Esta situação não podia subsistir e o III Plano de Fomento, ao introduzir a óptica regional, apontou na realidade um caminho com interesse, pela sensibilidade demonstrada em face dos desequilíbrios de desenvolvimento que não cessam de aumentar. A dimensão que lhe foi introduzida implicou também uma crescente preocupação com a sorte das populações, os seus problemas específicos, as suas aspirações. O Plano humanizou-se. E desta sorte tomou-se mais acessível ao homem comum.
Com a definição das regiões ganhou nova consistência a teoria das acções integradas; as intervenções sectoriais são entendidas como um meio que pode deixar de ter em conta o objectivo global traduzido por um plano de base regional.
Apercebemo-nos facilmente do significado e implicações desta nova óptica de trabalho; cada Ministério, como interferência no desenvolvimento económico, tem, necessariamente, de subordinar a sua acção aos programas definidos em conjunto, de forma a evitar estrangulamentos e a conseguir os melhores resultados. E portanto no escalão mais elevado da Administração, responsável pela elaboração do Plano e pela sua aprovação (neste aspecto a interferência da Assembleia Nacional tem tido escasso significado), que se deve verificar a adesão mais completa às orientações definidas. A esse nível não podem surgir duvides sobre a validade e a importância do seu cumprimento.

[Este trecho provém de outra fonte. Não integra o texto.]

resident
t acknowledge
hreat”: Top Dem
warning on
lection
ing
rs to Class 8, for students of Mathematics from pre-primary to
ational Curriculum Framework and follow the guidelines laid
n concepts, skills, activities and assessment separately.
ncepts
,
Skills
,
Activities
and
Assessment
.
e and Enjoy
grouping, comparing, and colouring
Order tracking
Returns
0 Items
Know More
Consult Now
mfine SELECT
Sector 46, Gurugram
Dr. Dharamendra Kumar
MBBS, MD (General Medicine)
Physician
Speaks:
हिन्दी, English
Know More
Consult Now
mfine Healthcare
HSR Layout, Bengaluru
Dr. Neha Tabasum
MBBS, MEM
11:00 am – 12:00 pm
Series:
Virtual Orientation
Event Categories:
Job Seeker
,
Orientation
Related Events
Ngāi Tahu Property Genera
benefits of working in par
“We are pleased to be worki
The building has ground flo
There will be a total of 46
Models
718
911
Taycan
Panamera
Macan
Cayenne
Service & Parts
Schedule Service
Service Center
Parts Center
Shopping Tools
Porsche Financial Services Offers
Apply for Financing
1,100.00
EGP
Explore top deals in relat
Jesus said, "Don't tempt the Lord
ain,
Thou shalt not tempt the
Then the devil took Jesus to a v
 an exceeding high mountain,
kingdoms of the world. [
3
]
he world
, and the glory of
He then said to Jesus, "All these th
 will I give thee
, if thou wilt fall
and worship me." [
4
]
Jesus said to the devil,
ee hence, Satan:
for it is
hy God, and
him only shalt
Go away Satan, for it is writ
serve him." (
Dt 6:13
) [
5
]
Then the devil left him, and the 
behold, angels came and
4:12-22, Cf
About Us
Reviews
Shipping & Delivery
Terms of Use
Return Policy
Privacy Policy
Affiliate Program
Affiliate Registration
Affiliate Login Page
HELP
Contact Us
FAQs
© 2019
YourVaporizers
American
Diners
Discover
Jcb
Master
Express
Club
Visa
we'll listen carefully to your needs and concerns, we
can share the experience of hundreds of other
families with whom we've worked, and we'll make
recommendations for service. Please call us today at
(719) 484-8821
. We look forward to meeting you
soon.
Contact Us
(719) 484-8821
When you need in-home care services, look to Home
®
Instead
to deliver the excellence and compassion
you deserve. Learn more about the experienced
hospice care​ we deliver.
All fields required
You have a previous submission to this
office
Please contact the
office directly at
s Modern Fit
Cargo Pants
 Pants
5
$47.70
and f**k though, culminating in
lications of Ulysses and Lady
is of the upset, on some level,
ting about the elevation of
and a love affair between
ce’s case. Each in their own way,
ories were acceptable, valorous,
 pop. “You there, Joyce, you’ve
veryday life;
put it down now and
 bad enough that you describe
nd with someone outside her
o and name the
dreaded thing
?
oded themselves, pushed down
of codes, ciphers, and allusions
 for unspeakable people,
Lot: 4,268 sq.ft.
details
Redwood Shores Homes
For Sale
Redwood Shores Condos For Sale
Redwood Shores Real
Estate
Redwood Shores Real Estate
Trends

É lamentável, porém, que nem todos os responsáveis assim o entendam, continuando a olhar o Plano como um entrave ao seu livre arbítrio, e o órgão que vela pela sua execução como um intruso que interfere abusivamente nas teias da burocracia administrativa.
Rebelam-se esses responsáveis contra tudo o que implique transformação, adaptação a novas necessidades, cedência de atribuições, colaboração com outros interessados nos objectivos comuns. Tudo isto, que é o mínimo que se lhes pode pedir, assume e seus olhos a feição intolerável de um ataque à sua autoridade. Não admira, pois, que um número cada vez maior de «quartéis-generais» tenda a refugiar-se na Presidência do Conselho ...; que vários Ministros coordenem as funções de mais do que um Ministério . . .; que se multipliquem os grupos de trabalho interministeriais. E não é naturalmente por acaso que o Sr. Presidente do Conselho tem junto de si, como colaborador directo, o principal responsável por tudo o que diz respeito ao planeamento. A coordenação de esforços é a palavra de ordem e o trabalho em equipa uma obrigação de princípio.